35. Frangipani - System Structure • Two totally independent layers - 1. Petal distributed virtual disk system - Data is stored in a log-structured and striped format in the virtual disk store. - Providing a storage repository - Providing highly available storage that can scale in throughput and capacity as resources are added to it - Petal implements data replication for high availability, obviating the need for Frangipani to do so.

36. Frangipani - System Structure (cont’d) 2. Frangipani server modules. - Providing names, directories, and files - Providing a file system layer that makes Petal useful to applications while retaining and extending its good properties.

37. Frangipani

38. Frangipani

39. Frangipani

40. Frangipani

41. Frangipani - Logging and Recovery • uses write-ahead redo logging of metadata to simplify failure recovery and improve performance. • User data is not logged. • Each Frangipani has its own private log in Petal. • As long as the underlying Petal volume remains available, the system tolerates an unlimited number of Frangipani failures.

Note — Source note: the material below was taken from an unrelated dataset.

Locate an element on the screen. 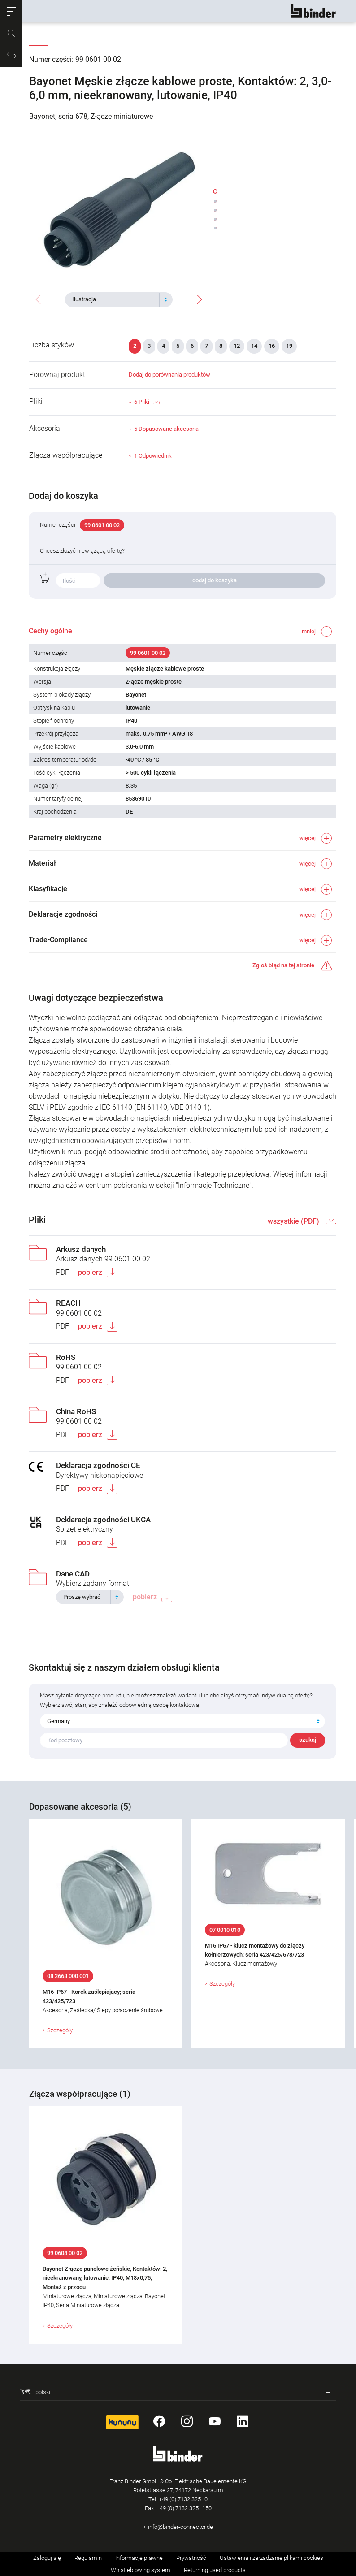 The image size is (356, 2576). +49 (0) 7132 325–0 is located at coordinates (183, 2499).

42. Frangipani - Logging and Recovery • Frangipani’s locking protocol ensures that updates requested to the same data by different servers are serialized. • Frangipani ensures that recovery applies only updates that were logged since the server acquired the locks that cover them, and for which it still holds the locks.

43. Frangipani - Logging and Recovery • Recovery never replays a log describing an update that has already been completed. • For each block that a log record updates, the record contains a description of the changes and the new version number. • During recovery, the changes to a block are applied only if the block version number is less than the record version number.

44. Frangipani - Logging and Recovery • Frangipani reuses freed metadata blocks only to hold new metadata. • At any time, only one recovery demon is trying to replay the log region of a specific server. • If a sector is damaged such that reading it returns a CRC error, Petal’s built-in replication can recover it.

45. Frangipani - Logging and Recovery • In both local UNIX and Frangipani, a user can get better consistency semantics by calling fsync at suitable checkpoint.

46. Frangipani - Synchronization and Cache Coherence • Frangipani uses multiple-reader/single-writer locks to implement the necessary synchronization. • When the lock service detects conflicting lock requests, the current holder of the lock is asked to release or downgrade it to remove the conflict.

47. Frangipani - Synchronization and Cache Coherence • When a Frangipani crashes, the locks that it owns cannot be released until appropriate recovery actions have been performed. • When a Frangipani’s lease expires, the lock service will ask the clerk on another machine to perform recovery and release all locks belonging to the crashed Frangipani.

48. Frangipani - Synchronization and Cache Coherence • Petal can continue operation in the face of network partitions, as long as a majority of the Petal remain up and in communication. • The lock service continues operation as long as a majority of lock servers are up and in communication.

49. Frangipani - Synchronization and Cache Coherence • If a Frangipani server is partitioned away from the lock service, it will be unable to renew its lease. • If a Frangipani server is partitioned away from Petal, it will be unable to read or write the virtual disk.

50. Frangipani - Adding Servers • The new server need be told which Petal virtual disk to use and where to find the lock service. • The new server contacts the lock service to obtain a lease, determines which portion of the log space to use from the lease identifier.